Document layout detection data:
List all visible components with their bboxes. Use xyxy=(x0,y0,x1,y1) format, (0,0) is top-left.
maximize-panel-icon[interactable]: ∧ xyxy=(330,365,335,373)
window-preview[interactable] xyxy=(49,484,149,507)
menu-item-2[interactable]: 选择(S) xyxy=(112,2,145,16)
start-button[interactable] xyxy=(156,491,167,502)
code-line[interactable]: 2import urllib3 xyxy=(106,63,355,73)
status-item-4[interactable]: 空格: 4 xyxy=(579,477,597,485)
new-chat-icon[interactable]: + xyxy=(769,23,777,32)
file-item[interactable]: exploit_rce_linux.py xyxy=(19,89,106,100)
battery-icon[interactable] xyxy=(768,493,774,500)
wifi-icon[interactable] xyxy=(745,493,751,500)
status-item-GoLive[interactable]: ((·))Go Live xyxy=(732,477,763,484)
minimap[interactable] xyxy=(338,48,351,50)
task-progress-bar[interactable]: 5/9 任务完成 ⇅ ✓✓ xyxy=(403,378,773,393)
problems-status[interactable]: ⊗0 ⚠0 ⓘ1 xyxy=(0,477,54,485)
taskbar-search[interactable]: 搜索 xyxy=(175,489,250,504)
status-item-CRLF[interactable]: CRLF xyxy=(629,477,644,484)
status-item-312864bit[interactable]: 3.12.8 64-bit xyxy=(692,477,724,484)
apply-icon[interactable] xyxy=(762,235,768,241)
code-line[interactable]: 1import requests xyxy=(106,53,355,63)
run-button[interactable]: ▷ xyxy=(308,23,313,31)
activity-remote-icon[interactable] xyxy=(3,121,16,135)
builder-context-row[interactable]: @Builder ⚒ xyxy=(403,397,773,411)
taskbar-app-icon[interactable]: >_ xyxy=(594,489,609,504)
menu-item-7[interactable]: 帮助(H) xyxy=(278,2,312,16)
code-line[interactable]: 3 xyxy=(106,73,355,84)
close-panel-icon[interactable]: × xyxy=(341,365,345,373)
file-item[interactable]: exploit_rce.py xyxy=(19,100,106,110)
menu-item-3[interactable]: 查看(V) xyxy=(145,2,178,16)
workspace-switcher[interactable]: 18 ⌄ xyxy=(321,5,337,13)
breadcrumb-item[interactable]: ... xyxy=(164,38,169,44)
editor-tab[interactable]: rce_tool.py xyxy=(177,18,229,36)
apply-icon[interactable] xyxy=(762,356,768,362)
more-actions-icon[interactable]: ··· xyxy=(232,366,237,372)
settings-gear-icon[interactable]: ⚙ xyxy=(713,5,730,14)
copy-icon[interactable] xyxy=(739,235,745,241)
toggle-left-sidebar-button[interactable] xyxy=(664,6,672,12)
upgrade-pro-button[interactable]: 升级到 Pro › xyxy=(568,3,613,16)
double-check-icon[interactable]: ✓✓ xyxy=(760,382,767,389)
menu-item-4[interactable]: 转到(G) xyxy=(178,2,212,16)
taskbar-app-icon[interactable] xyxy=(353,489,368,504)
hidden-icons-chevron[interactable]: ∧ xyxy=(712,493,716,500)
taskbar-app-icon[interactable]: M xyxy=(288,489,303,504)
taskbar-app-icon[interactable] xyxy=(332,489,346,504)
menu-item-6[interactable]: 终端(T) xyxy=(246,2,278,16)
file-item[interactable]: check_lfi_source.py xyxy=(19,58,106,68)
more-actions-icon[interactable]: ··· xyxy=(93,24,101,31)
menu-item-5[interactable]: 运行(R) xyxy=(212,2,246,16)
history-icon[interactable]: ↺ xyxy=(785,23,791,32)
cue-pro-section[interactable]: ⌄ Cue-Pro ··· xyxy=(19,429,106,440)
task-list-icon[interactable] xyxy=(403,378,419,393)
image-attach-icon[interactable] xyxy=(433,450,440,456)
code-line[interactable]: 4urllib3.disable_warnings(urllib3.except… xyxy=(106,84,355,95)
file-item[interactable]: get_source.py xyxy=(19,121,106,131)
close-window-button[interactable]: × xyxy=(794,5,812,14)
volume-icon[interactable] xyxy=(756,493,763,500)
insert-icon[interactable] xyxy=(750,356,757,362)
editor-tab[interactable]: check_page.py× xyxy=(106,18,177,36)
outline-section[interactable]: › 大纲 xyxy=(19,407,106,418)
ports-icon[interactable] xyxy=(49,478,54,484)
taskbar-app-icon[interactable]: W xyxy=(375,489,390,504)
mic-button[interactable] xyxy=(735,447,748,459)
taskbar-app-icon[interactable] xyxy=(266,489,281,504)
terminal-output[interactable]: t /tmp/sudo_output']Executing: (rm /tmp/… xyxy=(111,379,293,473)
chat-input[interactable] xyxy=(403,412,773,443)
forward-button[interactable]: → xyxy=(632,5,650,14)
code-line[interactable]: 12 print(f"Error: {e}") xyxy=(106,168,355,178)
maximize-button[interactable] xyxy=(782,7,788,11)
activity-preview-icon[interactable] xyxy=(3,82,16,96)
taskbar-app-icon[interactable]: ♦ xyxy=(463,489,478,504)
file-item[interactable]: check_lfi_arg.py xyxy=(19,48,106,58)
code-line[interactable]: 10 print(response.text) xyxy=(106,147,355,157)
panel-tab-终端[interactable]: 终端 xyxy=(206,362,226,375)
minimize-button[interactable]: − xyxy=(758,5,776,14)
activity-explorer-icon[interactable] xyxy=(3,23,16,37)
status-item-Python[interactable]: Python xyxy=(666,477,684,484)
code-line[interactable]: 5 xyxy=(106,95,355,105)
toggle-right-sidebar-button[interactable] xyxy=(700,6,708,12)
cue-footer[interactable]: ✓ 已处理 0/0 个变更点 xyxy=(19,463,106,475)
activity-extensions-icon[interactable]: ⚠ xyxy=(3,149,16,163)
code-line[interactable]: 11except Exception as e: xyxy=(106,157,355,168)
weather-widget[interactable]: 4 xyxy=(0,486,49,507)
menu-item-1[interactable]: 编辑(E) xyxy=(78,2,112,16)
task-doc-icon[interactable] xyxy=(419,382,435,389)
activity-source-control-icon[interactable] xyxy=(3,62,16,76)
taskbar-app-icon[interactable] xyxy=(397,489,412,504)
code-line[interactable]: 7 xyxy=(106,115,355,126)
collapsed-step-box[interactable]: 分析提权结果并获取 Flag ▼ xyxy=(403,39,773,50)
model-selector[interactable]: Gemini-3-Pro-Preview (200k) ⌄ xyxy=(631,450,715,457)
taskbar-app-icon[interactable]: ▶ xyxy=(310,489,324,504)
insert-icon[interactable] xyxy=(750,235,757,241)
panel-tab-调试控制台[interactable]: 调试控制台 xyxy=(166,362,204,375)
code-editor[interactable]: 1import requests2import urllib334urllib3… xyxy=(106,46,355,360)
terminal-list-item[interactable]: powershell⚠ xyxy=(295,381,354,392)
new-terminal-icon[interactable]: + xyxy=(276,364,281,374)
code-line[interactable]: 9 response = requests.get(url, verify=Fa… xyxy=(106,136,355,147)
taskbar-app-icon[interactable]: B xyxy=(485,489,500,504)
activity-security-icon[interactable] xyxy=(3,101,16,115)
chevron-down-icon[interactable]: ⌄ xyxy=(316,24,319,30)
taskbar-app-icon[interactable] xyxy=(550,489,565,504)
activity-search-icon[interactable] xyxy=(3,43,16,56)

ASSIGNMENT:
Would you output all the records above exactly as written?

ANSWER FOR THIS EXERCISE:
List all visible components with their bboxes. Use xyxy=(x0,y0,x1,y1) format, (0,0) is top-left.
maximize-panel-icon[interactable]: ∧ xyxy=(330,365,335,373)
window-preview[interactable] xyxy=(49,484,149,507)
menu-item-2[interactable]: 选择(S) xyxy=(112,2,145,16)
start-button[interactable] xyxy=(156,491,167,502)
code-line[interactable]: 2import urllib3 xyxy=(106,63,355,73)
status-item-4[interactable]: 空格: 4 xyxy=(579,477,597,485)
new-chat-icon[interactable]: + xyxy=(769,23,777,32)
file-item[interactable]: exploit_rce_linux.py xyxy=(19,89,106,100)
battery-icon[interactable] xyxy=(768,493,774,500)
wifi-icon[interactable] xyxy=(745,493,751,500)
status-item-GoLive[interactable]: ((·))Go Live xyxy=(732,477,763,484)
minimap[interactable] xyxy=(338,48,351,50)
task-progress-bar[interactable]: 5/9 任务完成 ⇅ ✓✓ xyxy=(403,378,773,393)
problems-status[interactable]: ⊗0 ⚠0 ⓘ1 xyxy=(0,477,54,485)
taskbar-search[interactable]: 搜索 xyxy=(175,489,250,504)
status-item-CRLF[interactable]: CRLF xyxy=(629,477,644,484)
status-item-312864bit[interactable]: 3.12.8 64-bit xyxy=(692,477,724,484)
apply-icon[interactable] xyxy=(762,235,768,241)
code-line[interactable]: 1import requests xyxy=(106,53,355,63)
run-button[interactable]: ▷ xyxy=(308,23,313,31)
activity-remote-icon[interactable] xyxy=(3,121,16,135)
builder-context-row[interactable]: @Builder ⚒ xyxy=(403,397,773,411)
taskbar-app-icon[interactable]: >_ xyxy=(594,489,609,504)
menu-item-7[interactable]: 帮助(H) xyxy=(278,2,312,16)
code-line[interactable]: 3 xyxy=(106,73,355,84)
close-panel-icon[interactable]: × xyxy=(341,365,345,373)
file-item[interactable]: exploit_rce.py xyxy=(19,100,106,110)
menu-item-3[interactable]: 查看(V) xyxy=(145,2,178,16)
workspace-switcher[interactable]: 18 ⌄ xyxy=(321,5,337,13)
breadcrumb-item[interactable]: ... xyxy=(164,38,169,44)
editor-tab[interactable]: rce_tool.py xyxy=(177,18,229,36)
apply-icon[interactable] xyxy=(762,356,768,362)
more-actions-icon[interactable]: ··· xyxy=(232,366,237,372)
settings-gear-icon[interactable]: ⚙ xyxy=(713,5,730,14)
copy-icon[interactable] xyxy=(739,235,745,241)
toggle-left-sidebar-button[interactable] xyxy=(664,6,672,12)
upgrade-pro-button[interactable]: 升级到 Pro › xyxy=(568,3,613,16)
double-check-icon[interactable]: ✓✓ xyxy=(760,382,767,389)
menu-item-4[interactable]: 转到(G) xyxy=(178,2,212,16)
taskbar-app-icon[interactable] xyxy=(353,489,368,504)
hidden-icons-chevron[interactable]: ∧ xyxy=(712,493,716,500)
taskbar-app-icon[interactable]: M xyxy=(288,489,303,504)
taskbar-app-icon[interactable] xyxy=(332,489,346,504)
menu-item-6[interactable]: 终端(T) xyxy=(246,2,278,16)
file-item[interactable]: check_lfi_source.py xyxy=(19,58,106,68)
more-actions-icon[interactable]: ··· xyxy=(93,24,101,31)
menu-item-5[interactable]: 运行(R) xyxy=(212,2,246,16)
history-icon[interactable]: ↺ xyxy=(785,23,791,32)
cue-pro-section[interactable]: ⌄ Cue-Pro ··· xyxy=(19,429,106,440)
task-list-icon[interactable] xyxy=(403,378,419,393)
image-attach-icon[interactable] xyxy=(433,450,440,456)
code-line[interactable]: 4urllib3.disable_warnings(urllib3.except… xyxy=(106,84,355,95)
file-item[interactable]: get_source.py xyxy=(19,121,106,131)
close-window-button[interactable]: × xyxy=(794,5,812,14)
volume-icon[interactable] xyxy=(756,493,763,500)
insert-icon[interactable] xyxy=(750,356,757,362)
editor-tab[interactable]: check_page.py× xyxy=(106,18,177,36)
outline-section[interactable]: › 大纲 xyxy=(19,407,106,418)
ports-icon[interactable] xyxy=(49,478,54,484)
taskbar-app-icon[interactable]: W xyxy=(375,489,390,504)
mic-button[interactable] xyxy=(735,447,748,459)
taskbar-app-icon[interactable] xyxy=(266,489,281,504)
terminal-output[interactable]: t /tmp/sudo_output']Executing: (rm /tmp/… xyxy=(111,379,293,473)
chat-input[interactable] xyxy=(403,412,773,443)
forward-button[interactable]: → xyxy=(632,5,650,14)
code-line[interactable]: 12 print(f"Error: {e}") xyxy=(106,168,355,178)
maximize-button[interactable] xyxy=(782,7,788,11)
activity-preview-icon[interactable] xyxy=(3,82,16,96)
taskbar-app-icon[interactable]: ♦ xyxy=(463,489,478,504)
file-item[interactable]: check_lfi_arg.py xyxy=(19,48,106,58)
code-line[interactable]: 10 print(response.text) xyxy=(106,147,355,157)
panel-tab-终端[interactable]: 终端 xyxy=(206,362,226,375)
minimize-button[interactable]: − xyxy=(758,5,776,14)
activity-explorer-icon[interactable] xyxy=(3,23,16,37)
status-item-Python[interactable]: Python xyxy=(666,477,684,484)
code-line[interactable]: 5 xyxy=(106,95,355,105)
toggle-right-sidebar-button[interactable] xyxy=(700,6,708,12)
cue-footer[interactable]: ✓ 已处理 0/0 个变更点 xyxy=(19,463,106,475)
activity-extensions-icon[interactable]: ⚠ xyxy=(3,149,16,163)
code-line[interactable]: 11except Exception as e: xyxy=(106,157,355,168)
weather-widget[interactable]: 4 xyxy=(0,486,49,507)
menu-item-1[interactable]: 编辑(E) xyxy=(78,2,112,16)
task-doc-icon[interactable] xyxy=(419,382,435,389)
activity-source-control-icon[interactable] xyxy=(3,62,16,76)
taskbar-app-icon[interactable] xyxy=(397,489,412,504)
code-line[interactable]: 7 xyxy=(106,115,355,126)
collapsed-step-box[interactable]: 分析提权结果并获取 Flag ▼ xyxy=(403,39,773,50)
model-selector[interactable]: Gemini-3-Pro-Preview (200k) ⌄ xyxy=(631,450,715,457)
taskbar-app-icon[interactable]: ▶ xyxy=(310,489,324,504)
insert-icon[interactable] xyxy=(750,235,757,241)
panel-tab-调试控制台[interactable]: 调试控制台 xyxy=(166,362,204,375)
code-editor[interactable]: 1import requests2import urllib334urllib3… xyxy=(106,46,355,360)
terminal-list-item[interactable]: powershell⚠ xyxy=(295,381,354,392)
new-terminal-icon[interactable]: + xyxy=(276,364,281,374)
code-line[interactable]: 9 response = requests.get(url, verify=Fa… xyxy=(106,136,355,147)
taskbar-app-icon[interactable]: B xyxy=(485,489,500,504)
activity-security-icon[interactable] xyxy=(3,101,16,115)
chevron-down-icon[interactable]: ⌄ xyxy=(316,24,319,30)
taskbar-app-icon[interactable] xyxy=(550,489,565,504)
activity-search-icon[interactable] xyxy=(3,43,16,56)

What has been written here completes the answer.